__What is needed__:
Could you print each entry below verbatim while omitting the pictures?

__Extracted records__:
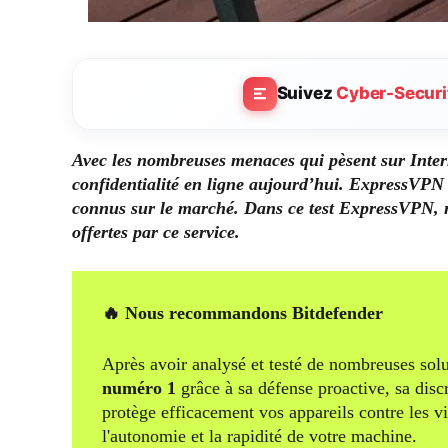
Suivez
Cyber-Securi
Avec les nombreuses menaces qui pèsent sur Interne
confidentialité en ligne aujourd’hui. ExpressVPN 
connus sur le marché. Dans ce test ExpressVPN, no
offertes par ce service.
🔥 Nous recommandons Bitdefender
Après avoir analysé et testé de nombreuses solu
numéro 1
grâce à sa défense proactive, sa disc
protège efficacement vos appareils contre les v
l'autonomie et la rapidité de votre machine.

__Worked solution__:
Suivez
Cyber-Securi
Avec les nombreuses menaces qui pèsent sur Interne
confidentialité en ligne aujourd’hui. ExpressVPN 
connus sur le marché. Dans ce test ExpressVPN, no
offertes par ce service.
🔥 Nous recommandons Bitdefender
Après avoir analysé et testé de nombreuses solu
numéro 1
grâce à sa défense proactive, sa disc
protège efficacement vos appareils contre les v
l'autonomie et la rapidité de votre machine.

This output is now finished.